NOTE: You dont have to store the sequence of reads in the sequence field as the peak caller never really uses that field. You can just put the letter 'N' in that field. This saves space significantly.

For the IDR rescue strategy, one needs to use shuffled and subsampled version of the alignment files. This is much easier to implement on tagAlign text files using the unix 'shuf' command.
So it is recommended to preferably use the tagAlign format.

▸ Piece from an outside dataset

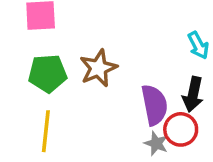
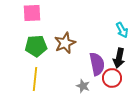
gray star: (156, 143) -> (83, 86), moved

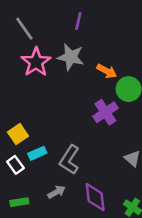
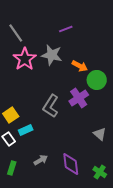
purple line: (78, 21) -> (66, 29), moved, turned 56
gray L-shape: (69, 160) -> (51, 106), moved
green rectangle: (19, 202) -> (12, 168), turned -64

----------------------------------
CONVERTING BAM TO TAGALIGN FILES
----------------------------------
It is very quick to convert BAM files to gzipped tagAlign files using

samtools view -F 0x0204 -o - <bamFile> | awk 'BEGIN{OFS="\t"}{if (and($2,16) > 0) {print $3,($4-1),($4-1+length($10)),"N","1000","-"} else {print $3,($4-1),($4-1+length($10)),"N","1000","+"} }' | gzip -c > <gzip_TagAlignFileName>

===========================
OUTPUT FILE FORMATS:
===========================
(1) NarrowPeak/RegionPeak format

The output peak file is in BED6+4 format known as tagAlign. It consists of 10 tab-delimited columns

chrom	 string	 Name of the chromosome
chromStart	 int	 The starting position of the feature in the chromosome. The first base in a chromosome is numbered 0.
chromEnd	 int	 The ending position of the feature in the chromosome or scaffold. The chromEnd base is not included in the display of the feature.
                     For example, the first 100 bases of a chromosome are defined as chromStart=0, chromEnd=100, and span the bases numbered 0-99.
name	 string	 Name given to a region (preferably unique). Use '.' if no name is assigned.
score	 int	 Indicates how dark the peak will be displayed in the browser (1-1000). If '0', the DCC will assign this based on signal value. Ideally average signalValue per base spread between 100-1000.
strand	 char	 +/- to denote strand or orientation (whenever applicable). Use '.' if no orientation is assigned.
signalValue	 float	 Measurement of overall (usually, average) enrichment for the region.
pValue	 float	 Measurement of statistical signficance (-log10). Use -1 if no pValue is assigned.
qValue	 float	 Measurement of statistical significance using false discovery rate (-log10). Use -1 if no qValue is assigned.
peak	 int	 Point-source called for this peak; 0-based offset from chromStart. Use -1 if no point-source called.